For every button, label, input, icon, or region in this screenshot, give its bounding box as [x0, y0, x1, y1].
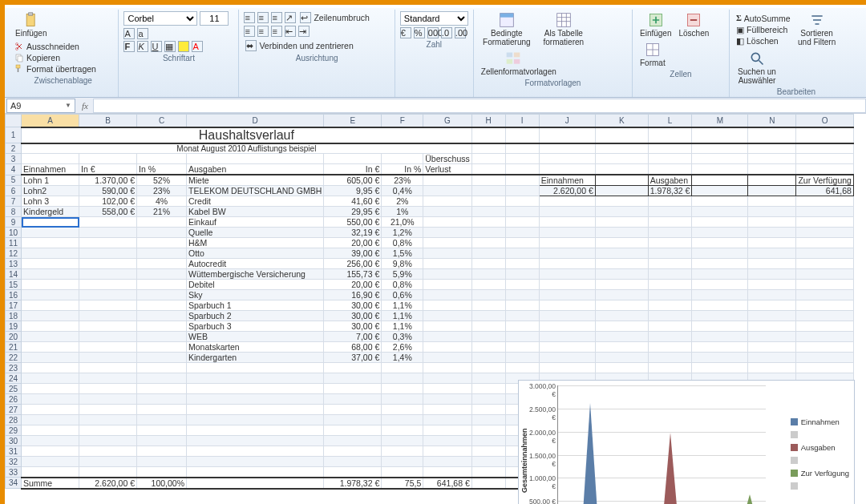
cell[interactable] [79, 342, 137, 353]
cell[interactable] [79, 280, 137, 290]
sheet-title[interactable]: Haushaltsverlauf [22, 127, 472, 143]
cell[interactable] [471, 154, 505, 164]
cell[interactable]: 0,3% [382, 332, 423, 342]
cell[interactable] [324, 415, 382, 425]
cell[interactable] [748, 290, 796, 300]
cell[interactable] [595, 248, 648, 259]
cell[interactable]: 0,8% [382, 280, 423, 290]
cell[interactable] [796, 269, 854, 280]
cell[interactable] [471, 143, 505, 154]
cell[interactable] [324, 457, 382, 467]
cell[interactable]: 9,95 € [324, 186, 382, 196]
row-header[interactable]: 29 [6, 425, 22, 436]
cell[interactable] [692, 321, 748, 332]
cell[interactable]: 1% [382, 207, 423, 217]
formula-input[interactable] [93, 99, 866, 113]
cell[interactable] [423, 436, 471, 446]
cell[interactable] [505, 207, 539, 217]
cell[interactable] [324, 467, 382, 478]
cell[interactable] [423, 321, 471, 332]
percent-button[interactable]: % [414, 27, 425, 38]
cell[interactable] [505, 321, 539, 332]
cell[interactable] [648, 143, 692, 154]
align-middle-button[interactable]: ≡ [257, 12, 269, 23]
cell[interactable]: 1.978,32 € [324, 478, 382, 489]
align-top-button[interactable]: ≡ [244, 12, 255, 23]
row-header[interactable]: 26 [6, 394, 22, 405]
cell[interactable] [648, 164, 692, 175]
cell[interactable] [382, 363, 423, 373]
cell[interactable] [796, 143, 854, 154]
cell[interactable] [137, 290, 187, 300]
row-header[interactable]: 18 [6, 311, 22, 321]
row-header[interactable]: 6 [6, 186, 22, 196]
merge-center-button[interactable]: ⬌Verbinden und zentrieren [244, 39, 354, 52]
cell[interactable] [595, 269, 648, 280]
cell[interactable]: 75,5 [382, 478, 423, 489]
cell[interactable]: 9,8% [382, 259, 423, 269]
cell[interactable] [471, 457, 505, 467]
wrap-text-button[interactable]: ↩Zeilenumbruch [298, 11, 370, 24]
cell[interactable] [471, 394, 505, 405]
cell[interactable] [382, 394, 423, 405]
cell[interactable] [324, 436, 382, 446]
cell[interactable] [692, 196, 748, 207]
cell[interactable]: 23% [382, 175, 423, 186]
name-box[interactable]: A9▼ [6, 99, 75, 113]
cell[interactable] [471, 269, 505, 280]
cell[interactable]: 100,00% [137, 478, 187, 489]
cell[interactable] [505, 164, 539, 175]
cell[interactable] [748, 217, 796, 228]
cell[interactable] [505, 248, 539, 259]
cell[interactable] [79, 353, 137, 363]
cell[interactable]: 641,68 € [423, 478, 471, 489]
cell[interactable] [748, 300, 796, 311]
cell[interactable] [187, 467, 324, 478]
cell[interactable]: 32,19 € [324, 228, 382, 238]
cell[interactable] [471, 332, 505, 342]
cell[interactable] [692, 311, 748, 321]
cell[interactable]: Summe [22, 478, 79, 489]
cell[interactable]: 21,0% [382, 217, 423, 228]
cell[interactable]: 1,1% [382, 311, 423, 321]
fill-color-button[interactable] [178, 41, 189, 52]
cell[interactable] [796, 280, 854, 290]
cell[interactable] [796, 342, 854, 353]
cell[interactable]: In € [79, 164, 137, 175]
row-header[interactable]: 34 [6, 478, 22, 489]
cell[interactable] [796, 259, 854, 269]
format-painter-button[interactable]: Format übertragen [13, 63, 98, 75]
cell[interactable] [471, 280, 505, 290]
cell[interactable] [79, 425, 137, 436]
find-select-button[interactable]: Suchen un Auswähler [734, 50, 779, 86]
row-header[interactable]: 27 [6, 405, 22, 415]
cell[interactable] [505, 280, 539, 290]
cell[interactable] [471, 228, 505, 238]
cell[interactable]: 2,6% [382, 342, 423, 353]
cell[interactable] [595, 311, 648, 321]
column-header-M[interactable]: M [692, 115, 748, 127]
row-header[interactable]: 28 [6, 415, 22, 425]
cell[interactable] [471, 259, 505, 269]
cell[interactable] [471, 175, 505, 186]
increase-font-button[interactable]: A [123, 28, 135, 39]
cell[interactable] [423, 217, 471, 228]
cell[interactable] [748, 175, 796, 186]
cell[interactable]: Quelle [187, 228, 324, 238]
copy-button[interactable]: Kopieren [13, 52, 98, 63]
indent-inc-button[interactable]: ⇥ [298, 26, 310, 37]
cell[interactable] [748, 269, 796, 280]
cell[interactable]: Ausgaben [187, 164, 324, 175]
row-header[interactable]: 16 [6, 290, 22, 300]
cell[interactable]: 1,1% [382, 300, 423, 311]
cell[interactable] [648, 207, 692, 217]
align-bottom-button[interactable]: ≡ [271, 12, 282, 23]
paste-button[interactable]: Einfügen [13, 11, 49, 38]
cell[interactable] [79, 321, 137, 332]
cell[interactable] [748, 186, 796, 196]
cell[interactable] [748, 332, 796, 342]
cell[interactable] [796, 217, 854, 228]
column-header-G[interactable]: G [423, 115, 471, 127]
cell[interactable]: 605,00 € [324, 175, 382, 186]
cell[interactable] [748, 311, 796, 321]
★ ★ ★ ★
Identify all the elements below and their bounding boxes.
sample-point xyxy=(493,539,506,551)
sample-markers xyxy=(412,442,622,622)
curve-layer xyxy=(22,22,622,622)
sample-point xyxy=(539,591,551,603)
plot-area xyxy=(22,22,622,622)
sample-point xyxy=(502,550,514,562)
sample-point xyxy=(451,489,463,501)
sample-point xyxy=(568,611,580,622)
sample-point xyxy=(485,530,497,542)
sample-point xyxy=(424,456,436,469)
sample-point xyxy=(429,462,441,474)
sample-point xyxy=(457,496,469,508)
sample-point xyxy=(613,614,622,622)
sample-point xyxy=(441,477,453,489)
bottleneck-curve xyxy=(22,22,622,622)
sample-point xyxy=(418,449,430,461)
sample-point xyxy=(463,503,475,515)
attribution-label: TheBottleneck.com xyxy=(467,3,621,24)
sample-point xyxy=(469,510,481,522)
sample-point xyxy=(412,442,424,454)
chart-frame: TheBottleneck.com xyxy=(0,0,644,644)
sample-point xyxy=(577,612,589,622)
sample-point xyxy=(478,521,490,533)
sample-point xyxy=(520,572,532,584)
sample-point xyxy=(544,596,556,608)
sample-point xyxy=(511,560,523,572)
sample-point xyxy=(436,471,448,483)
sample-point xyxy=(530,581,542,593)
★ ★ ★ ★
=== Exercise prompt ===
On how many lines of the data does "column" appear? Give only that number.

=== Response below ===
2